§ Task details: Whenever the string "промокодов" appears in a line below, please copy the line out.

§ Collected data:

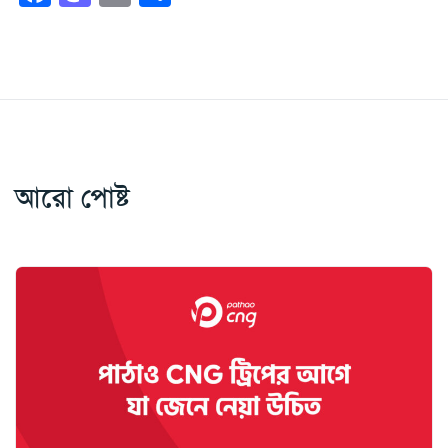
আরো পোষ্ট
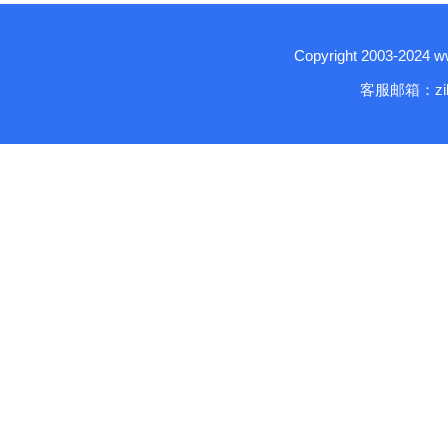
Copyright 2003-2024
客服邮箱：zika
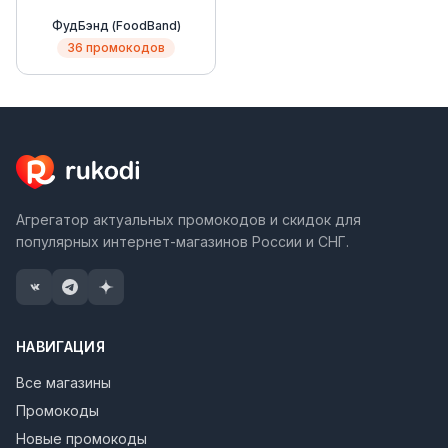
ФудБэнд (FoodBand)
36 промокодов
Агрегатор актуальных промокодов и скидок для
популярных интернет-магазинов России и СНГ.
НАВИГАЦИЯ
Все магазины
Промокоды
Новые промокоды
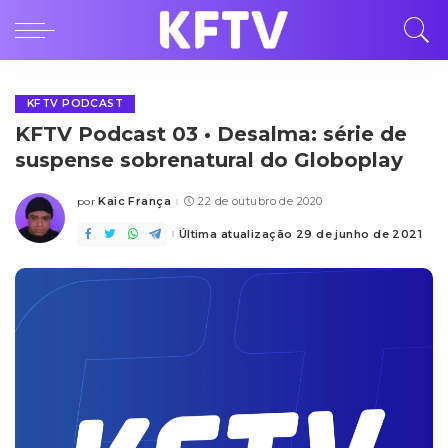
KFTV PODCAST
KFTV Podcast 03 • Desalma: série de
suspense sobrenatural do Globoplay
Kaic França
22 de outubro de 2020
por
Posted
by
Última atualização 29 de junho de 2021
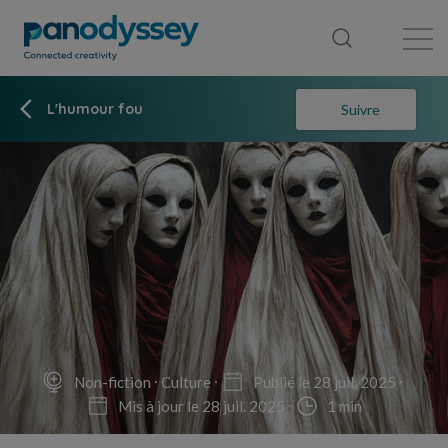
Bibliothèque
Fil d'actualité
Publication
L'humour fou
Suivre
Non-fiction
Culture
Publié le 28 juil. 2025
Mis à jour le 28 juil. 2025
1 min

* * *

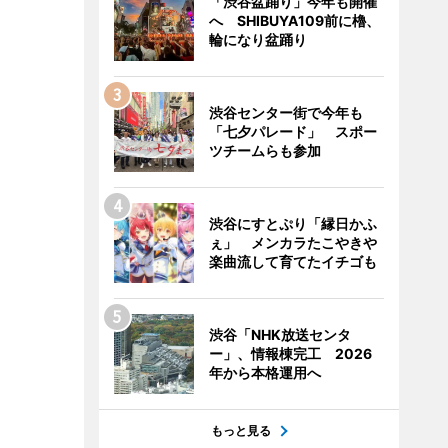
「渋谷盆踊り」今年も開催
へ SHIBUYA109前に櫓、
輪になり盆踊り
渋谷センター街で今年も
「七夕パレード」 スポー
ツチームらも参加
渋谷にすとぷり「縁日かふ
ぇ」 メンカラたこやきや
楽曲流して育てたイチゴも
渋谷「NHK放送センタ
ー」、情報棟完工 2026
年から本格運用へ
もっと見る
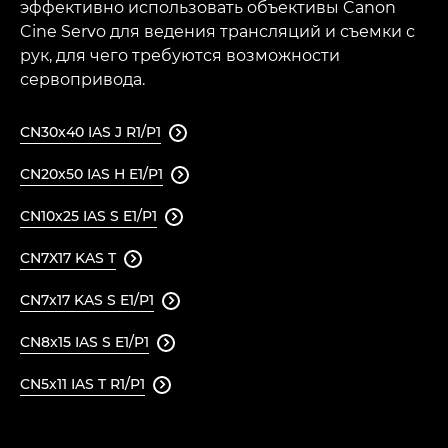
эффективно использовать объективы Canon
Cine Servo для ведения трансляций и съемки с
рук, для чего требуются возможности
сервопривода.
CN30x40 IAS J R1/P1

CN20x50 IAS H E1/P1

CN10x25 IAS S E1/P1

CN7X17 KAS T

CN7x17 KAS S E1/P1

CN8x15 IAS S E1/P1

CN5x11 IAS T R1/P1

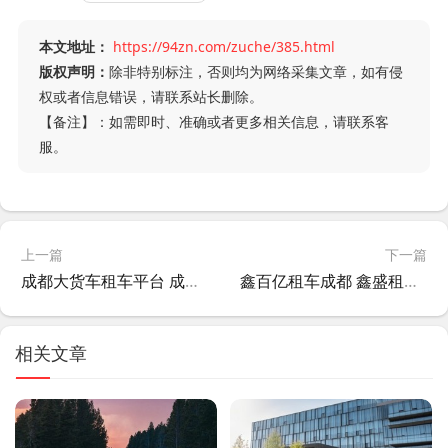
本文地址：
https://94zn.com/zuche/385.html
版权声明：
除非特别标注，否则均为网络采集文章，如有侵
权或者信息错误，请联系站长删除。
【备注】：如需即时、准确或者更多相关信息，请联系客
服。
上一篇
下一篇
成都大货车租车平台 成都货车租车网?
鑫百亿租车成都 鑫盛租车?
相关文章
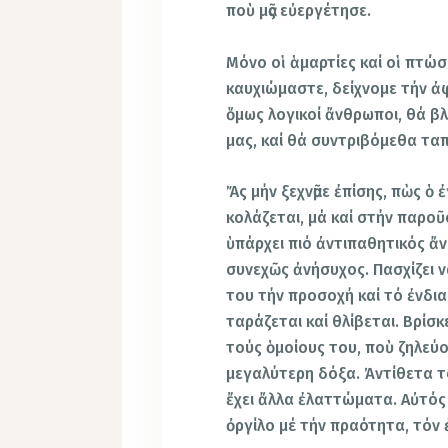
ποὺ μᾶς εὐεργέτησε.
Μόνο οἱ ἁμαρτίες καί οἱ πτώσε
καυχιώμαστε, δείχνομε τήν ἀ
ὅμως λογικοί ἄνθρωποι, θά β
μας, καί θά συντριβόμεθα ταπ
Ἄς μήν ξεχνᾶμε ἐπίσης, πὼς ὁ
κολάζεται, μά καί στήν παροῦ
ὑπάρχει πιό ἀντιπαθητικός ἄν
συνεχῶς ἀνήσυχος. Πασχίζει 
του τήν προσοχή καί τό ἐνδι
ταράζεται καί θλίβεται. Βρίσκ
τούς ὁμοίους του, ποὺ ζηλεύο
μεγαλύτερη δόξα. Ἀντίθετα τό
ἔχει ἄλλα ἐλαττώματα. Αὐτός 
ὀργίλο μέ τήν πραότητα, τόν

§ Exercise solution:
36 промокодов
Агрегатор актуальных промокодов и скидок для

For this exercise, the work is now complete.